**** SOURCE MATERIAL

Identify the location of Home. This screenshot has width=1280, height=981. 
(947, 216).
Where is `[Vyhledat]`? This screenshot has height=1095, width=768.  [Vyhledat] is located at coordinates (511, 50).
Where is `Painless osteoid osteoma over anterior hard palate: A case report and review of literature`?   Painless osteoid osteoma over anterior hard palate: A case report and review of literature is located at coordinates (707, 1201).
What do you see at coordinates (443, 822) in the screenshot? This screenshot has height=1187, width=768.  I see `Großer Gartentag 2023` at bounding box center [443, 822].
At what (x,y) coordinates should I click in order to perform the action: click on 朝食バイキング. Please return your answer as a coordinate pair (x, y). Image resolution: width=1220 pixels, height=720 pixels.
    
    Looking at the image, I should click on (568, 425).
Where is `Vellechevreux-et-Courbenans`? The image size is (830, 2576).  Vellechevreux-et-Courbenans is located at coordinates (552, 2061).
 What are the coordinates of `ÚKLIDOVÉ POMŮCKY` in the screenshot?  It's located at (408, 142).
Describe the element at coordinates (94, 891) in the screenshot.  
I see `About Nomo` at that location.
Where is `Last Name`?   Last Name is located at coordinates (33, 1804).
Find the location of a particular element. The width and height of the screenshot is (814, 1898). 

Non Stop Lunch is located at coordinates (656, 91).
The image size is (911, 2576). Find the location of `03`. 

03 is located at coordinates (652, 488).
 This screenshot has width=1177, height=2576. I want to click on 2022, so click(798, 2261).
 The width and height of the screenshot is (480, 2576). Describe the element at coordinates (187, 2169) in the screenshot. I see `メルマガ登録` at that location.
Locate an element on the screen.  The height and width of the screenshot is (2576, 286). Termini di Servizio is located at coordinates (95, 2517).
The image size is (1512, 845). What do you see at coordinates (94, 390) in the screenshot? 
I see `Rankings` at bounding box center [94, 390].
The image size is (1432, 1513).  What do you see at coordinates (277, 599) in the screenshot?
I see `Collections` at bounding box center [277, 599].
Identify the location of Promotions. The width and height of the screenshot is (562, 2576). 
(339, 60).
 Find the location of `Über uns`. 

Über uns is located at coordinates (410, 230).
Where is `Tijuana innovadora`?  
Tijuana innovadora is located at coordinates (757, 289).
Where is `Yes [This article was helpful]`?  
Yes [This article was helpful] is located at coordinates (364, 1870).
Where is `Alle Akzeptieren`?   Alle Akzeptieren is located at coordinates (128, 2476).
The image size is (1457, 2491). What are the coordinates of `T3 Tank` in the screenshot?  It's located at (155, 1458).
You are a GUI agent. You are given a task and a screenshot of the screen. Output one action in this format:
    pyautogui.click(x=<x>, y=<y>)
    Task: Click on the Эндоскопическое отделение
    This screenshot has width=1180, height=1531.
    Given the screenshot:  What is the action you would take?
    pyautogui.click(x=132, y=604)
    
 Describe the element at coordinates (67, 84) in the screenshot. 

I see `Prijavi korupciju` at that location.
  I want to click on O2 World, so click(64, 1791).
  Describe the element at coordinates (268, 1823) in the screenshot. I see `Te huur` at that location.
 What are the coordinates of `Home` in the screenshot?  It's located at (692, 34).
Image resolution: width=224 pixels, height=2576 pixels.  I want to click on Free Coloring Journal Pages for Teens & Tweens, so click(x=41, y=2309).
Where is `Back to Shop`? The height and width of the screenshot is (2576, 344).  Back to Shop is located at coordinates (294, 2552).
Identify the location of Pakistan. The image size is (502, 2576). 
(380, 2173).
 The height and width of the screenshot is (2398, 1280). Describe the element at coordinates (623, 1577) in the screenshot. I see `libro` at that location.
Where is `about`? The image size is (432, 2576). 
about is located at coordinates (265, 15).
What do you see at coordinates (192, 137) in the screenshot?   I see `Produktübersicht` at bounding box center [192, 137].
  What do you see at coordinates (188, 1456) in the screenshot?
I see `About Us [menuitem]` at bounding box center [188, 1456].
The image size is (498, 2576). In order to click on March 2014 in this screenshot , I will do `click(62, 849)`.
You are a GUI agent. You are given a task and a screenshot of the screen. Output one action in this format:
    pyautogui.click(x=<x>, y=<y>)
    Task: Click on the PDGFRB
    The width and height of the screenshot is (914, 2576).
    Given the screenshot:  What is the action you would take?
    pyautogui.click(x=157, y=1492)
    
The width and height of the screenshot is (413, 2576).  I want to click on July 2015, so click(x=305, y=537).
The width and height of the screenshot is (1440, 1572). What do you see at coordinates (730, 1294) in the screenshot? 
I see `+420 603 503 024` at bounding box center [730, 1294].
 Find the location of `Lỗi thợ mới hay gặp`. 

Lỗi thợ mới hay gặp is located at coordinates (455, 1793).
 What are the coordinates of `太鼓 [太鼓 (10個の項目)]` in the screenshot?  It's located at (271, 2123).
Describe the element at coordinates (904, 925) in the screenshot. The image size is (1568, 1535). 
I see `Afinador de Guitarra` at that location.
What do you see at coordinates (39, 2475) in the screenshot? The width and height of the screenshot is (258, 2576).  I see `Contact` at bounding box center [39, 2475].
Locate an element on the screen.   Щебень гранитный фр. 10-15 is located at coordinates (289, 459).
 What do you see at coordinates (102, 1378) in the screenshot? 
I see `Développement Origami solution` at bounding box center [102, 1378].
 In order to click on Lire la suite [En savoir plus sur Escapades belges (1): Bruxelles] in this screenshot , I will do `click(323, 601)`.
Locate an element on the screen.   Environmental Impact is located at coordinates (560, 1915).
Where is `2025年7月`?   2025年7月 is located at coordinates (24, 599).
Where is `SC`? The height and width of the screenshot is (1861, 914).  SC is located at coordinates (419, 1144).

********

▶ [TASK GOAL]:
Look above for the line with "Describe the element at coordinates (904, 925)" and the line with "What do you see at coordinates (39, 2475)", and reproduce exactly those two lines plus every line between, nothing more.

▶ [WRITTEN SOLUTION]:
Describe the element at coordinates (904, 925) in the screenshot. The image size is (1568, 1535). 
I see `Afinador de Guitarra` at that location.
What do you see at coordinates (39, 2475) in the screenshot? The width and height of the screenshot is (258, 2576).  I see `Contact` at bounding box center [39, 2475].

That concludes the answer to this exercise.